Scala 2.13.0 のリリースが近かったということもあって残念ながら #7790 は撃沈させられてしまったが、その夏に同僚の Lukas Rytz (@lrytz) の手によって -Wconf
は全ての警告をカテゴリー、メッセージ内容、ソース、タグ元、deprecation の since
フィールドによってふるい分ける汎用フィルター #8373 として復活した。これを使うことで例えば、ライブラリのユーザが特定のバージョンの廃止勧告だけをエラーにするということができるようになる。#8373 は既に merge されて、次の Scala 2.13.2 に入る予定だ。
ApiMayChange アノテーション
API のステータスを表したものの一例として Lightbend の Akka ライブラリにいくつか面白いものがある。例えば、ApiMayChange はタグ付けされた API が通常のバイナリ互換性保証の例外であることを表す。つまり、これがついた機能はベータ版であって将来変わるかもしれないということだ。

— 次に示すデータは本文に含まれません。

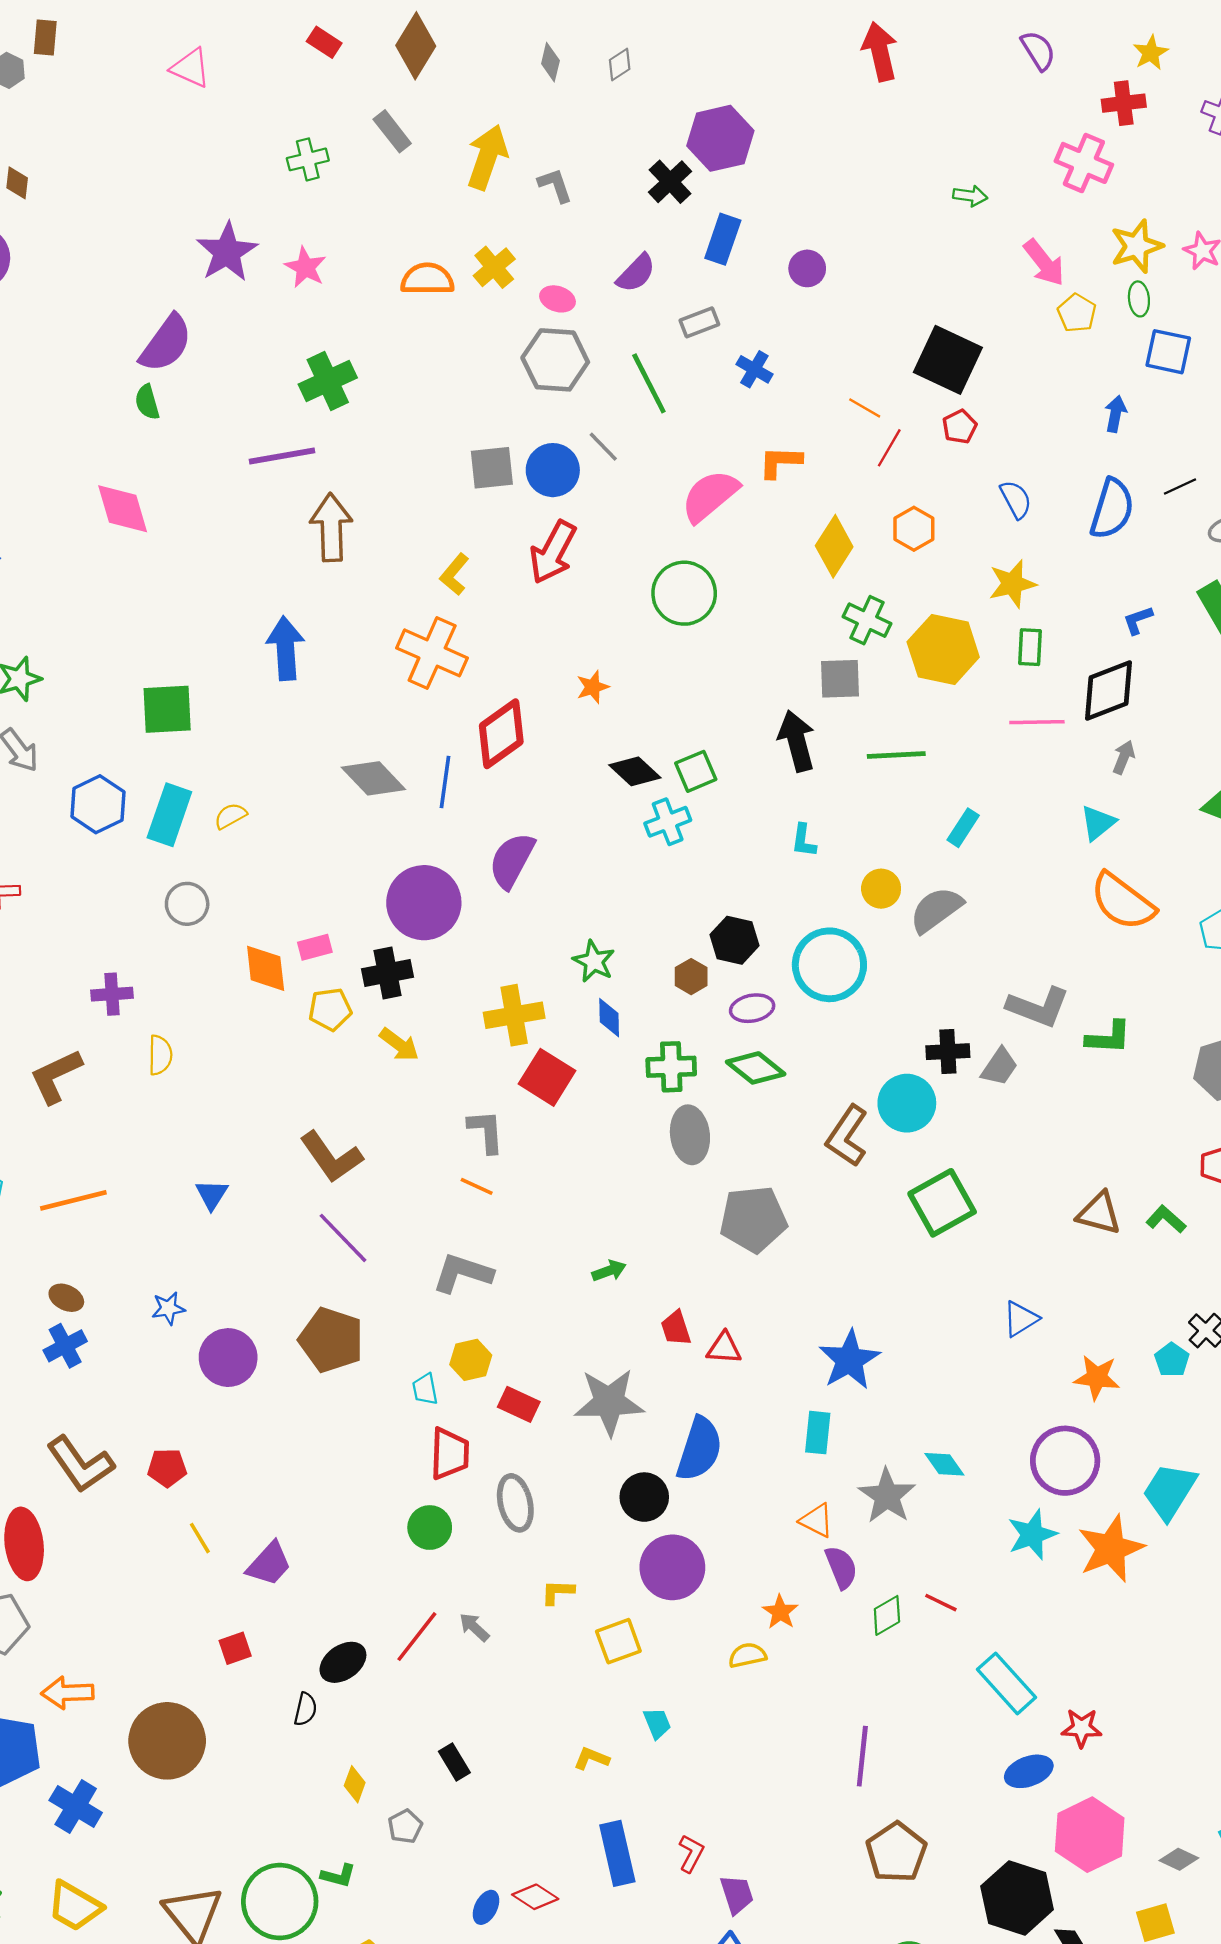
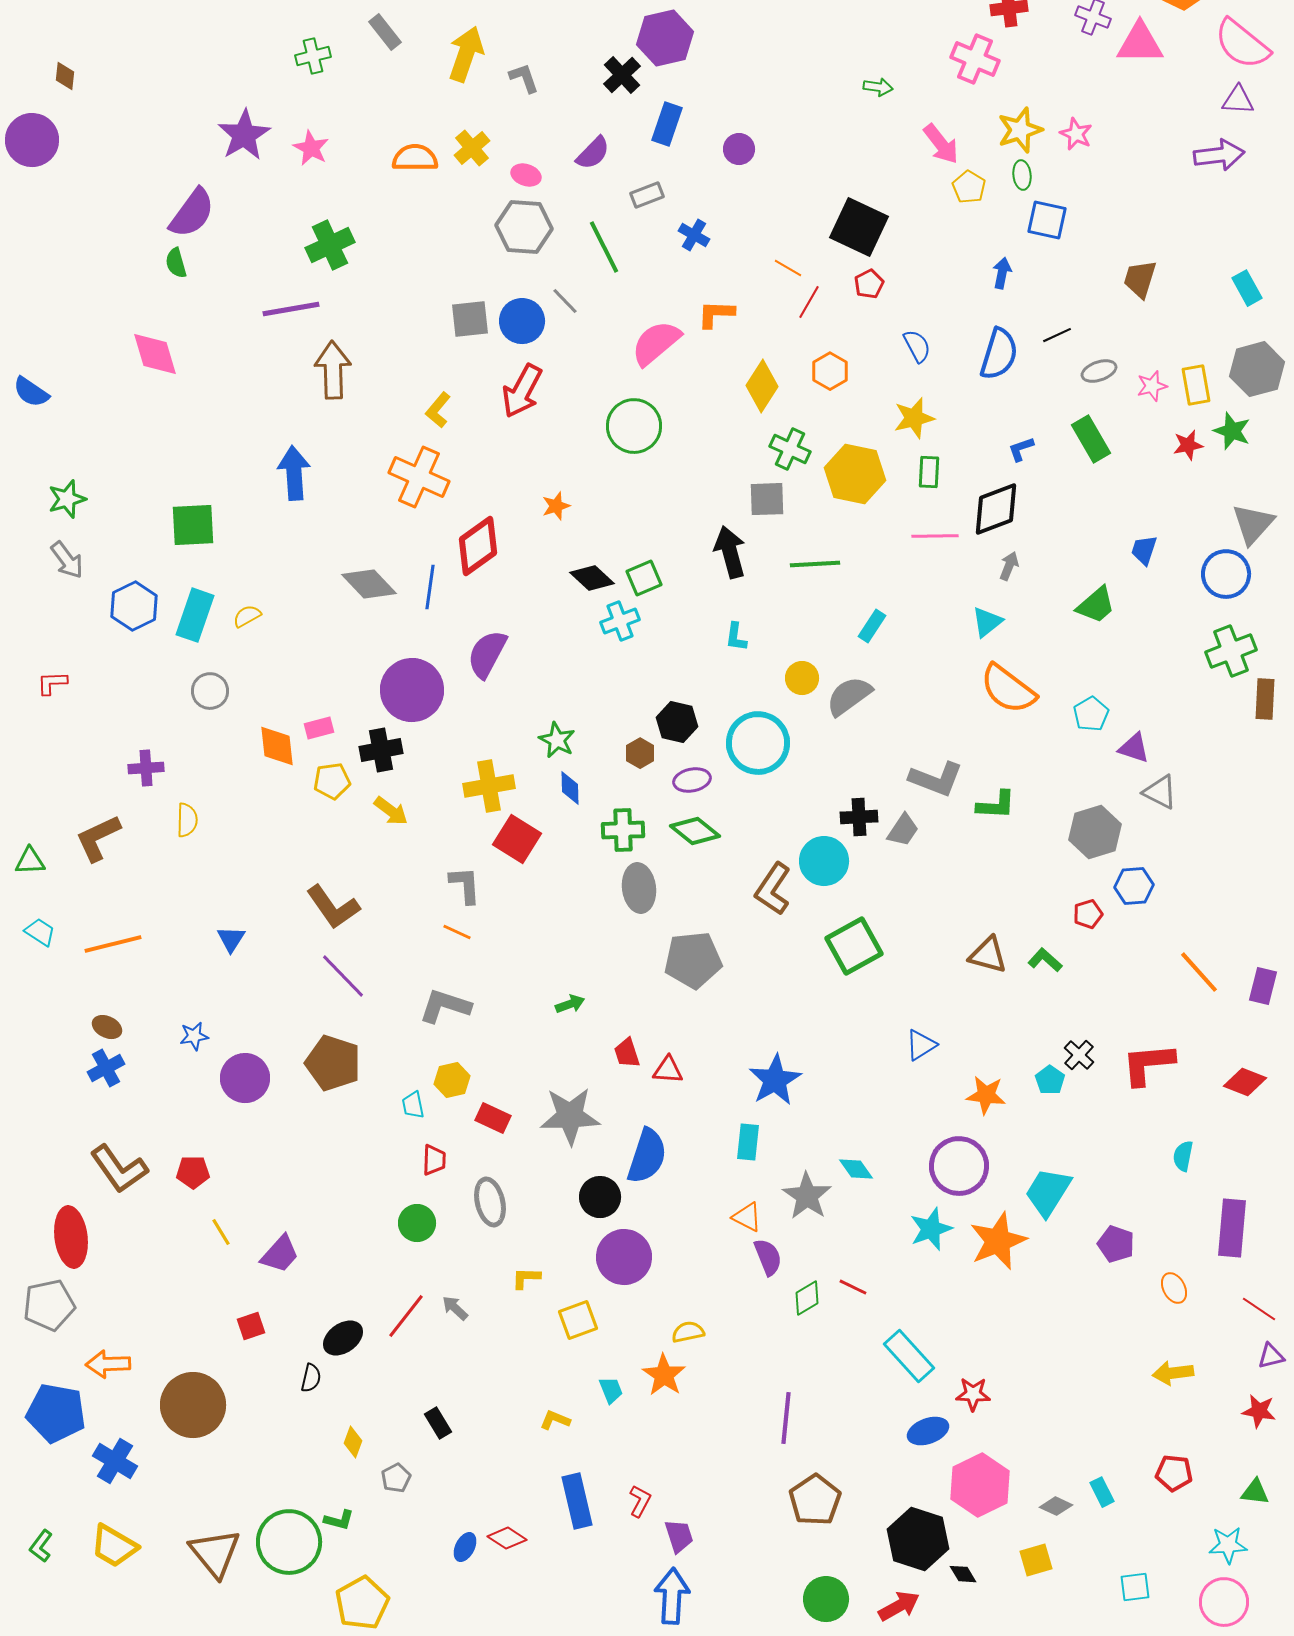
red trapezoid: (450, 1454) -> (434, 1160), size x0.7
orange star: (780, 1612) -> (664, 1375), moved, size x1.4

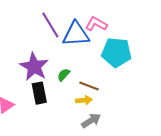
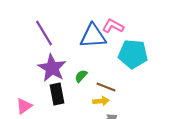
purple line: (50, 25) -> (44, 33), moved

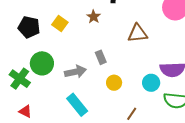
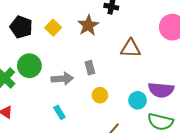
brown star: (94, 17) -> (88, 25), size x1.5
cyan rectangle: (77, 105) -> (59, 112), size x0.6

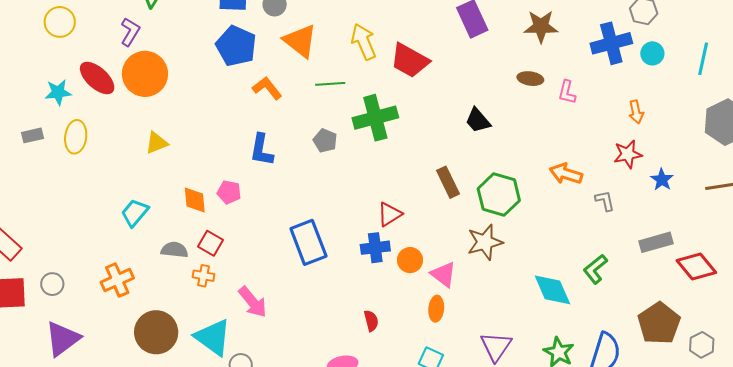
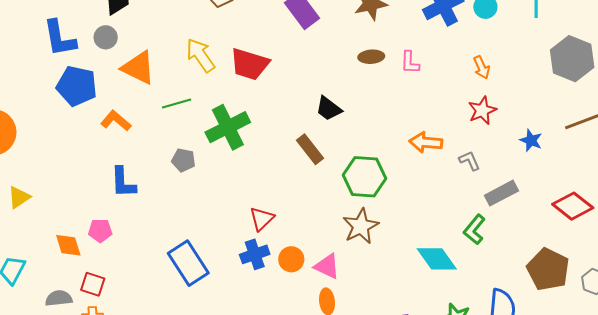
blue star: (662, 180) -> (531, 140), moved
brown rectangle: (448, 182) -> (310, 149), moved
gray rectangle: (656, 242) -> (501, 193), moved

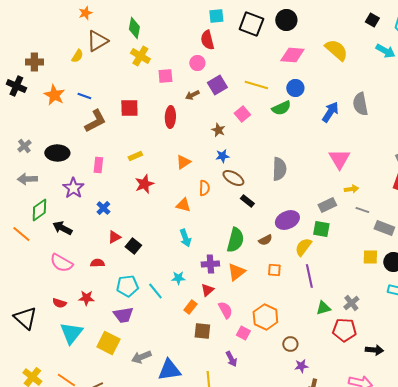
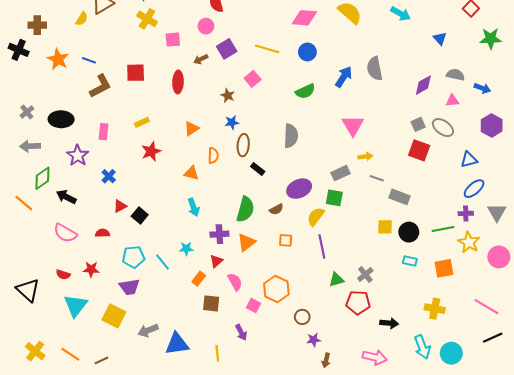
green semicircle: (281, 108) -> (305, 91), moved
brown ellipse: (233, 178) -> (243, 145), turned 65

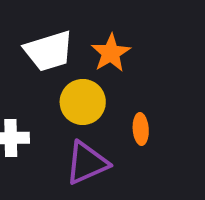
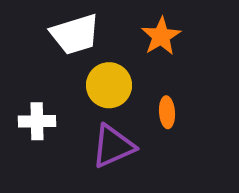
orange star: (111, 53) -> (161, 36), moved

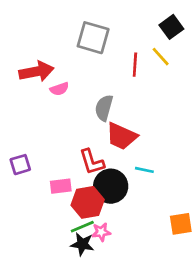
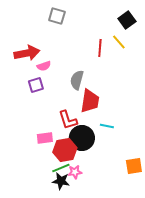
gray square: (93, 38) -> (57, 16), moved, size x0.7
red trapezoid: (121, 136) -> (90, 101), turned -105
purple square: (20, 165) -> (36, 85), moved

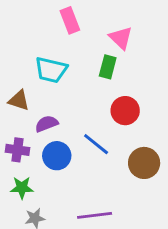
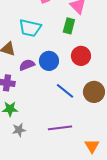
blue line: (96, 144) -> (65, 91), moved
blue circle: (57, 156) -> (49, 61), moved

これは長期的にサポートされるライブラリには便利なタグだと思う。このアノテーションの興味深い所はこれは純粋に社会的な慣習によってのみ成り立っていることだ。つまり、“may change” と言っている API を使ってもコンパイラは一切警告を出してくれない。
apiStatus アノテーション(案)
-Wconf
は便利だが、今のままでは警告を出すためにライブラリ作者に渡されたツールはマクロという手段を除くと @deprecated
アノテーションのみだ。先週末 #8820 を scala/scala に送って @apiStatus
というユーザーランドでコンパイラ警告やエラーを出せる仕組みを再提案した。
具体例を用いて説明する。例えば <<=
メソッドをエラーにしたいとする。
import scala.annotation.apiStatus, apiStatus._
@apiStatus(
"method <<= is removed; use := syntax instead",
category = Category.ForRemoval,
since = "foo-lib 1.0",
defaultAction = Action.Error,
)
def <<=(): Unit = ???
このメソッドを呼び出すとこうなる:
example.scala:26: error: method <<= is removed; use := syntax instead (foo-lib 1.0)
<<=()
^
カスタムでコンパイラーメッセージを出せるようになった。
ApiMayChange を実装する
ApiMayChange アノテーションを実装してみよう。
package foo
import scala.annotation.apiStatus, apiStatus._
@apiStatus(
"should DSL is incubating, and future compatibility is not guaranteed",
category = Category.ApiMayChange,
since = "foo-lib 1.0",
defaultAction = Action.Silent,
)
implicit class ShouldDSL(s: String) {
def should(o: String): Unit = ()
}
Akka にならって、デフォルトのアクションは Action.Silent
なので警告は表示されない。ここで -Wconf
の出番だ。-Wconf:cat=api-may-change&origin=foo\..*:warning
をオプションに渡すことで、ユーザサイドで foo.*
パッケージ内の api-may-change
というカテゴリーのみを警告にすることができる。
example.scala:28: warning: should DSL is incubating, and future compatibility is not guaranteed (foo-lib 1.0)
"bar" should "something"
^
defaultAction = Action.Warning
とすることでデフォルトでこれを警告にすることも可能だ。
ユーザランドでの警告とエラー
category
フィールドはただの String なので想像力を働かしてクラスやメソッドを好きなようにタグ付けすることができる。 (またクロスビルド用に古い Scala に自分で backport するのも容易になると思う)
とりあえず、ユーザランドでの警告やエラーというアイディアについてどう思うだろうか。#8820 で +1/-1 をポチっと押すかコメントでご意見を聞かせてほしい。